*What you have to do*
In the data below, find the line that contains "быть символом нескольких" and the line that contains "ران و بلاروس". Copy both, plus every line between them, exactly.

*Data shown*
§

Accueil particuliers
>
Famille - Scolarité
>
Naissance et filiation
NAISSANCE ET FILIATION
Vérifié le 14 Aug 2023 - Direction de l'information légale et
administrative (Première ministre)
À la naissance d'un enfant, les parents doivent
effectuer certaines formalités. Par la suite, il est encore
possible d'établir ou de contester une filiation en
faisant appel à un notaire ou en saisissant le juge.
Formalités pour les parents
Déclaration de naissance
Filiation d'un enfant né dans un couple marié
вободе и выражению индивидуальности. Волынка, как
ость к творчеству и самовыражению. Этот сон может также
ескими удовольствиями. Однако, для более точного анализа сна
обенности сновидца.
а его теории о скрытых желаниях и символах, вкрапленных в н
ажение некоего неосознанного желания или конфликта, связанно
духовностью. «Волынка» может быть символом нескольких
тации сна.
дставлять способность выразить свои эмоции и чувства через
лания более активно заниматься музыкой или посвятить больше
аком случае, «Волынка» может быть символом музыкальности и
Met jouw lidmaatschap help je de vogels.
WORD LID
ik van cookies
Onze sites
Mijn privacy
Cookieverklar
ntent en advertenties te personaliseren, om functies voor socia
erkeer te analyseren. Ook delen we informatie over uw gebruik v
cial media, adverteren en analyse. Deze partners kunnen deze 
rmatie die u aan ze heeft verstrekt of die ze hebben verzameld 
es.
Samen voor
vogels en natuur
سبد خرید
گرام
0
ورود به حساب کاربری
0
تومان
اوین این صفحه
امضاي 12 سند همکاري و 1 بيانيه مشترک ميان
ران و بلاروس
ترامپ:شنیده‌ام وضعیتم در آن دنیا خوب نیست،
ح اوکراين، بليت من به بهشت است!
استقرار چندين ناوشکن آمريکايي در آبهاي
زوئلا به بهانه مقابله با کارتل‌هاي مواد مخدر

§

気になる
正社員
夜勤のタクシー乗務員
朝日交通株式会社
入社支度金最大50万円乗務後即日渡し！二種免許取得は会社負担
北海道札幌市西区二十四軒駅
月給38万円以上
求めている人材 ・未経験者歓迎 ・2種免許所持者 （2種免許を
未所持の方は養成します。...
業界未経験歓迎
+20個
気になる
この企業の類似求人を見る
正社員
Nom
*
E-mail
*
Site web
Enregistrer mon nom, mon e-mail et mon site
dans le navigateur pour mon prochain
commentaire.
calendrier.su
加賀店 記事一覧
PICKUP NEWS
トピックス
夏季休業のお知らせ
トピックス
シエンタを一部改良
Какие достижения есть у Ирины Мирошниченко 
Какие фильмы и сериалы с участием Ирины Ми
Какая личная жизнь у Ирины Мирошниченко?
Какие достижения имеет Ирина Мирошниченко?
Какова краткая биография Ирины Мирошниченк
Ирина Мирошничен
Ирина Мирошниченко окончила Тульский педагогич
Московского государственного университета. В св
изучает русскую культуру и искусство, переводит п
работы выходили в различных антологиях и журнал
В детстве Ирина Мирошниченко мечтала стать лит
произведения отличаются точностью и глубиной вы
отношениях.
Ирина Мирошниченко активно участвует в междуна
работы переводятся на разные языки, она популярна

§

*Solution*
духовностью. «Волынка» может быть символом нескольких
тации сна.
дставлять способность выразить свои эмоции и чувства через
лания более активно заниматься музыкой или посвятить больше
аком случае, «Волынка» может быть символом музыкальности и
Met jouw lidmaatschap help je de vogels.
WORD LID
ik van cookies
Onze sites
Mijn privacy
Cookieverklar
ntent en advertenties te personaliseren, om functies voor socia
erkeer te analyseren. Ook delen we informatie over uw gebruik v
cial media, adverteren en analyse. Deze partners kunnen deze 
rmatie die u aan ze heeft verstrekt of die ze hebben verzameld 
es.
Samen voor
vogels en natuur
سبد خرید
گرام
0
ورود به حساب کاربری
0
تومان
اوین این صفحه
امضاي 12 سند همکاري و 1 بيانيه مشترک ميان
ران و بلاروس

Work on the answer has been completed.